Erol Bilecik


İşlem Durum Simge - Process Status Icon
Popup Close
Erol Bilecik
Erol Bilecik Biyografi

TÜSİAD

Konuşmalarım


Nesnelerin İnterneti Zirvesi, “Türkiye’de Dijital Dönüşüm” Konuşması, 07.11.18





Değerli Konuklar, Değerli Basın Mensupları,

Sizi, şahsım ve TÜSİAD Yönetim Kurulu adına sevgi ve saygıyla selamlıyorum. Bugün bu değerli etkinlikte sizinle bir arada olmaktan büyük bir memnuniyet duyuyorum.

Dijital dönüşüm, hem ülkemizde hem de tüm dünyada son zamanların en çok konuşulan konusu. “Bir yerde en çok ne konuşuluyorsa, orada o yoktur” derler. Bunu doğrularcasına, Türkiye’de dijital dönüşüm çok konuşulmasına rağmen, bu konuda henüz yolun çok başında olduğumuzu söyleyebiliriz. Görünen o ki Türkiye’de dijital dönüşüm gerekli seviyede gerçekleşene kadar, konu gündemde bu sıklıkta yer almaya devam edecek.

Değerli Konuklar,

“Dünyanın şu anda nasıl olduğu değil, gelecekte nasıl olacağı hesaba katılmadan doğru karar alınamaz”. Teknoloji yarına hazır, ya biz?

"Dün akıllıydım, dünyayı değiştirmek istedim. Bugün bilgeyim, kendimi değiştiriyorum" demiş Mevlana. Bu söz aklımızın bir köşesinde dursun ve biz değişimi konuşmaya başlayalım.

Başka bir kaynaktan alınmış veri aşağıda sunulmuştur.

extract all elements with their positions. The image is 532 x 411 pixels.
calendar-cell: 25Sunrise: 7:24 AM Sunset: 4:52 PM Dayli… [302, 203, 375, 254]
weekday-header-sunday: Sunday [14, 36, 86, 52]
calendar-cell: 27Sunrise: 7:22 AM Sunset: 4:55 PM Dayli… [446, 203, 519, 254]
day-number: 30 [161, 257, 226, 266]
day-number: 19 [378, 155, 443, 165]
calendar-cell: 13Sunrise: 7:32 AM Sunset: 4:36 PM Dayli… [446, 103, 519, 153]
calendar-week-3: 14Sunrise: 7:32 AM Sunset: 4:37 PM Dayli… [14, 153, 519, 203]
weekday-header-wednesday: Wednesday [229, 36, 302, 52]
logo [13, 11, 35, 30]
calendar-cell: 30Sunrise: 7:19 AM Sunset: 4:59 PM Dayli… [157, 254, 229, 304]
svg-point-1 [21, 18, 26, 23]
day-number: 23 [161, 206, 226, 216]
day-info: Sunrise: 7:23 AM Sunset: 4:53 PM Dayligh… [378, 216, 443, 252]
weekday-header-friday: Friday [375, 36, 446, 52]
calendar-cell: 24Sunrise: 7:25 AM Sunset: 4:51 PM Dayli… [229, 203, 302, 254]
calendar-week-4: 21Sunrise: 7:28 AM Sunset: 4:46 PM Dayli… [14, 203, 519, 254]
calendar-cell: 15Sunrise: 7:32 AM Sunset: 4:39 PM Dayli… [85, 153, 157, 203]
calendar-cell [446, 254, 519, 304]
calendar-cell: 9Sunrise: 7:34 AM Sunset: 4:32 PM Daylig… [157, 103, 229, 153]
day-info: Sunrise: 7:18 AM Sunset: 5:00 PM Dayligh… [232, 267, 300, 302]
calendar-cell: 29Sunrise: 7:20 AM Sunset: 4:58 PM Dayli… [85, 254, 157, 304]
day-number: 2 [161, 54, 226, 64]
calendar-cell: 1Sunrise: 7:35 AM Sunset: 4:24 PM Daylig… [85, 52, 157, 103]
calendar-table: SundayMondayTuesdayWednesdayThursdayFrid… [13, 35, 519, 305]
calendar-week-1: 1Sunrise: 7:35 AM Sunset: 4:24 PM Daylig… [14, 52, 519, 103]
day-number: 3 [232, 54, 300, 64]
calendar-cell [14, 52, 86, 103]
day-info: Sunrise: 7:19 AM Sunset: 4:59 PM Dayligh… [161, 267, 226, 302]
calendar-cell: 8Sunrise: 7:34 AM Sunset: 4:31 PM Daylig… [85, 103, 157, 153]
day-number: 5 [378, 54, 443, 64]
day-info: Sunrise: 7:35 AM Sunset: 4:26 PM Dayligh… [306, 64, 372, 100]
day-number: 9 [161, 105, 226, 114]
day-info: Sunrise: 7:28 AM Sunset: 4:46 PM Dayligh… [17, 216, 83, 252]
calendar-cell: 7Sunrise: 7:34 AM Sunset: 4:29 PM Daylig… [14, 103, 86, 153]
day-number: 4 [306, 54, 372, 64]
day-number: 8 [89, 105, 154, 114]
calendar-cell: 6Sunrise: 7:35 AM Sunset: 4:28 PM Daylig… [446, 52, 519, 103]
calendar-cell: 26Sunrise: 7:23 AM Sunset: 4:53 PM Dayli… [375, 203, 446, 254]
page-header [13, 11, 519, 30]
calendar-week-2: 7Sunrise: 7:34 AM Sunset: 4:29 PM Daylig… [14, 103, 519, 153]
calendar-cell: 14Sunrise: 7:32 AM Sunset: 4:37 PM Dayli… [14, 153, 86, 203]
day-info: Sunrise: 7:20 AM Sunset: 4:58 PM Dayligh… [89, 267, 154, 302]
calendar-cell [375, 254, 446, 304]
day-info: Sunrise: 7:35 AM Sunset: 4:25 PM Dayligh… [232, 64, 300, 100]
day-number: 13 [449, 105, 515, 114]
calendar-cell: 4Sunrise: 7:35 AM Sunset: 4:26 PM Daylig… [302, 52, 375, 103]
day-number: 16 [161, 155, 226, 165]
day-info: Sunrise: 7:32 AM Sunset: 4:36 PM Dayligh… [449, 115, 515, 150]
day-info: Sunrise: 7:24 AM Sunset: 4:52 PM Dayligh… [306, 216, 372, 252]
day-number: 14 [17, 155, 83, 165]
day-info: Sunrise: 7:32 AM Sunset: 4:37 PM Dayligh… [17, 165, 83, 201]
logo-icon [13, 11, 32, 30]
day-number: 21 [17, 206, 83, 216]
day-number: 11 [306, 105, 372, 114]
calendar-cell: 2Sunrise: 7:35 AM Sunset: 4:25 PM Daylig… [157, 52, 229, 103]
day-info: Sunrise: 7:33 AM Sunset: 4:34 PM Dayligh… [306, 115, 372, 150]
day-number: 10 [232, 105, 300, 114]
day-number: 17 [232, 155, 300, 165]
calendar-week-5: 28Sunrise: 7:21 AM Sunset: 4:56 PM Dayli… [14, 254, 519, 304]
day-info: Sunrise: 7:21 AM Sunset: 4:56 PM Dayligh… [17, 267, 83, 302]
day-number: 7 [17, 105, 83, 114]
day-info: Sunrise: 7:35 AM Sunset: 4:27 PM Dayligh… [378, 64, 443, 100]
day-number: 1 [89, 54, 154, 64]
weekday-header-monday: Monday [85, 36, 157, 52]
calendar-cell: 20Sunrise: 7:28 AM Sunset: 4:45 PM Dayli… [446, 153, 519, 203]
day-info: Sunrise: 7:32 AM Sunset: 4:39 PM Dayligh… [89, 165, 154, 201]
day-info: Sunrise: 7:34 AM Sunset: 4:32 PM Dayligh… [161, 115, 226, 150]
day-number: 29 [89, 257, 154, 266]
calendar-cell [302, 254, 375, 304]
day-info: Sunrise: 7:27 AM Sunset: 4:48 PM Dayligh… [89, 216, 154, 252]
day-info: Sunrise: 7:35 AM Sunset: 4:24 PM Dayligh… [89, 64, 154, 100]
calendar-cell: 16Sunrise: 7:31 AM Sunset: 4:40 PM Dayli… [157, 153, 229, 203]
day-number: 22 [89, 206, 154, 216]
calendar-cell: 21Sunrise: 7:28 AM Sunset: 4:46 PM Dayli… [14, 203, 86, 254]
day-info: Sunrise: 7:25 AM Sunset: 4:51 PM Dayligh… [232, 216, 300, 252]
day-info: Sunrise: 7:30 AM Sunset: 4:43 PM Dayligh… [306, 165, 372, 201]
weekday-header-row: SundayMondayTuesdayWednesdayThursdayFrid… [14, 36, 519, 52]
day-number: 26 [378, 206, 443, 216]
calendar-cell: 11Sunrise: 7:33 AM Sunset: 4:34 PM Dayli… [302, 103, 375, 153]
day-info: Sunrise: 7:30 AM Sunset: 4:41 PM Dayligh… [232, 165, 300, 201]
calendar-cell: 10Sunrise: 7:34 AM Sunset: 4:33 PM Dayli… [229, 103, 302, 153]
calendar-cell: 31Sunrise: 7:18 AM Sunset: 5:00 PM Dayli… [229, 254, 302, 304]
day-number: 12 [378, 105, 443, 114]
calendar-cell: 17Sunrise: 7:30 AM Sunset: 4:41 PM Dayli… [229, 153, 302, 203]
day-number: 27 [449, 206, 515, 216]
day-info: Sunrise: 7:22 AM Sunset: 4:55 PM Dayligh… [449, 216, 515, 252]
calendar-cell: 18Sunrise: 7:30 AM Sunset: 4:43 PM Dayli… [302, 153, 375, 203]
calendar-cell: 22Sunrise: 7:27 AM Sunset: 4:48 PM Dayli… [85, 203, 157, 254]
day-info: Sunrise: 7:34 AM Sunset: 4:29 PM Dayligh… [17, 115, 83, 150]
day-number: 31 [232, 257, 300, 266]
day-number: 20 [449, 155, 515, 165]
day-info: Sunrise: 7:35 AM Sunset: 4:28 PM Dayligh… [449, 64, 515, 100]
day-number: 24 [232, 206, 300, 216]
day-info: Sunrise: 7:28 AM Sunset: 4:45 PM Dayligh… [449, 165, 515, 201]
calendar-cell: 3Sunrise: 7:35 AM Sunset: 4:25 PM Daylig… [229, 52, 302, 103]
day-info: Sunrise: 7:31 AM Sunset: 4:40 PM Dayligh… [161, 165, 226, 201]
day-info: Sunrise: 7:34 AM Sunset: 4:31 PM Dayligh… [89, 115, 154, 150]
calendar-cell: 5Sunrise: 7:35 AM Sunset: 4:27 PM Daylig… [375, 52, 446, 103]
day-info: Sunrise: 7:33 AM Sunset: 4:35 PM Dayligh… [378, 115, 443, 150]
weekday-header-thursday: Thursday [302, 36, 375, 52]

Bugün ülkelerin ve şirketlerin dünya çapında rekabet edebilmeleri için inovatif olmaları ve dünyadaki değişimi yakalamaları gerekiyor. “Dünün çözümleri, bugünün problemleridir”. Bugünün değişimini anlamadan, yarının güçlü dünyasına adım atmanın imkânı yoktur.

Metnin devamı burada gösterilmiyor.